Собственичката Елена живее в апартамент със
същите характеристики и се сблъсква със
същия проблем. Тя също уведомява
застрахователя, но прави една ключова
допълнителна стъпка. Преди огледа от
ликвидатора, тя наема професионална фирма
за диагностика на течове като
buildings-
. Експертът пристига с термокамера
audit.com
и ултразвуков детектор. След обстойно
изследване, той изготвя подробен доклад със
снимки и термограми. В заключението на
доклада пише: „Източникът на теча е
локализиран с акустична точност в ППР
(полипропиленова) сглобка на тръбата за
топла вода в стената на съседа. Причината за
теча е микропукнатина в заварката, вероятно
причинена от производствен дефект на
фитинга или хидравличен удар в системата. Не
==
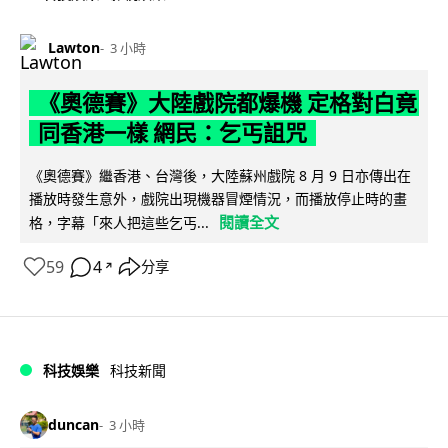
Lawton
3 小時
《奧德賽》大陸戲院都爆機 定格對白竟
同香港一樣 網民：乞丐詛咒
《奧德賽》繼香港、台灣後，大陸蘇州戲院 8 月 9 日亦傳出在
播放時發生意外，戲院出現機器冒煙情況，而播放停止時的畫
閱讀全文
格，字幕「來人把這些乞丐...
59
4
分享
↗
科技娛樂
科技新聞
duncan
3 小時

* **TASK BRIEF**:
Scan the material above for the string "теча" and report each line where you find it.

* **ANSWER BELOW**:
доклада пише: „Източникът на теча е
теча е микропукнатина в заварката, вероятно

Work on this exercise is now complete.